The proper fix for this is to have a separate ZFS Intent Log (ZIL) device but given the number of physical and virtual servers we have that utilise ZFS root disks, this isn’t practical. Unfortunately, this also doesn’t fix the issue for existing pools and there’s no ZFS defragmentation tool. To resolve the issue you need to delete data or present additional storage.
The following charts neatly identify this issue – the volume below had a pair of competing jobs – one doing a lot of reads (green), and one doing a small amount of write I/O (blue, negative axis). A new volume was presented and attached to the zpool at 12:00.

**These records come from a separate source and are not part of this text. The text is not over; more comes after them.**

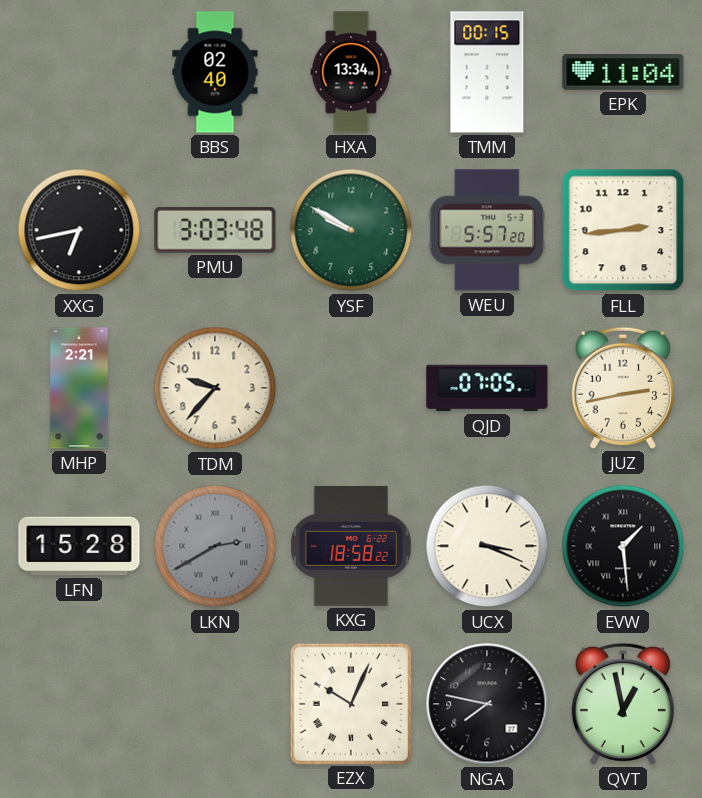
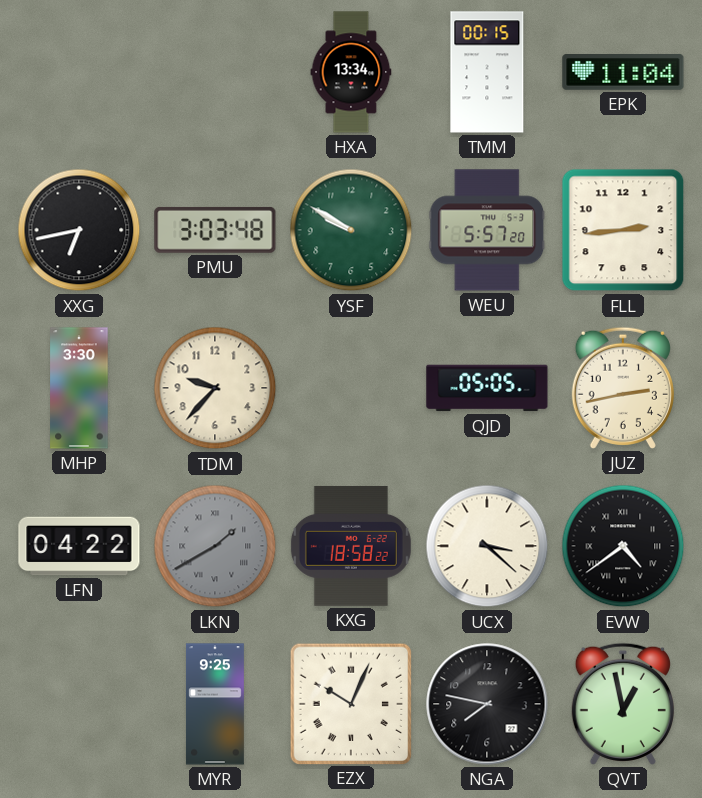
BBS: 02:40 -> none
MHP: 2:21 -> 3:30
QJD: 07:05 -> 05:05
LFN: 15:28 -> 04:22
LKN: 2:40 -> 1:40
UCX: 3:19 -> 3:22
EVW: 1:29 -> 4:39
MYR: none -> 9:25
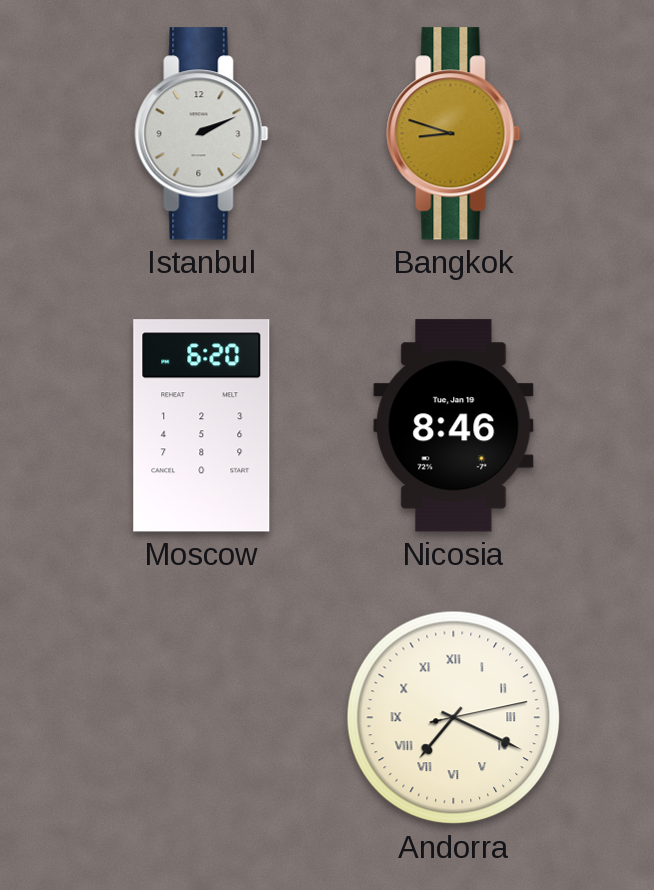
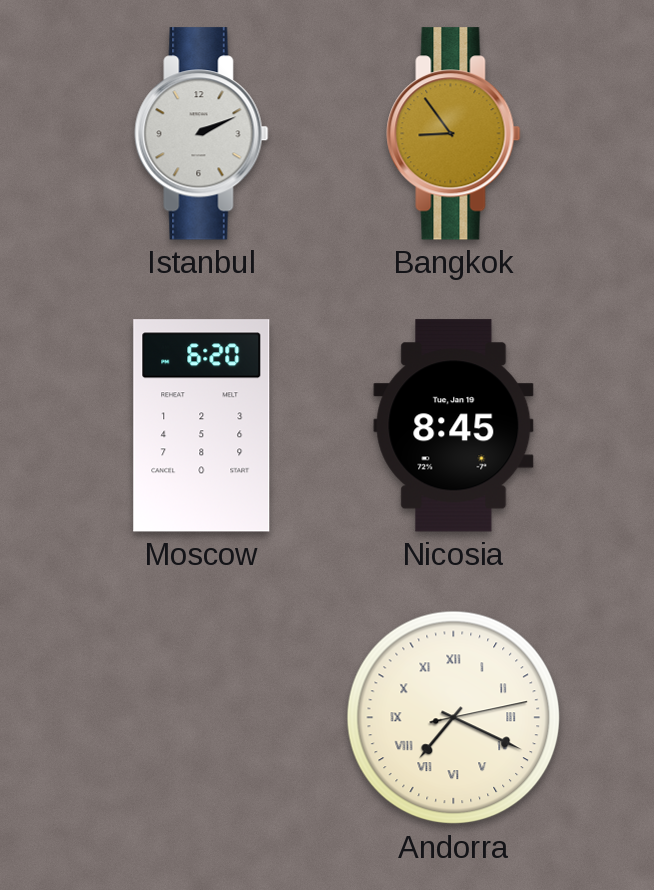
Bangkok: 8:48 -> 8:54
Nicosia: 8:46 -> 8:45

At this point the writes stopped going to the existing fragmented disk, freeing up a couple of hundred IOPS for the read job (to the point that is now CPU-bound). In the chart below, you can see the massively reduced write operations on the new unfragmented volume:
That’s ~200 IOPS, down to ~4 IOPS, a 50-fold amplification of write operations. Couple that with the extra I/O caused by RAID6 writes, and the underlying Tier-3 SATA disks were being worked extremely hard.
Unsurprisingly, the performance of this filesystem (and the others that share this Raid Group) has increased significantly.
Yes, a bit of hackery with SNM tools and some RRDTOOL by one of our previous colleagues 🙂
What did you use to graph your data? Did you just use rrdtool or did you have it pulled into nagios?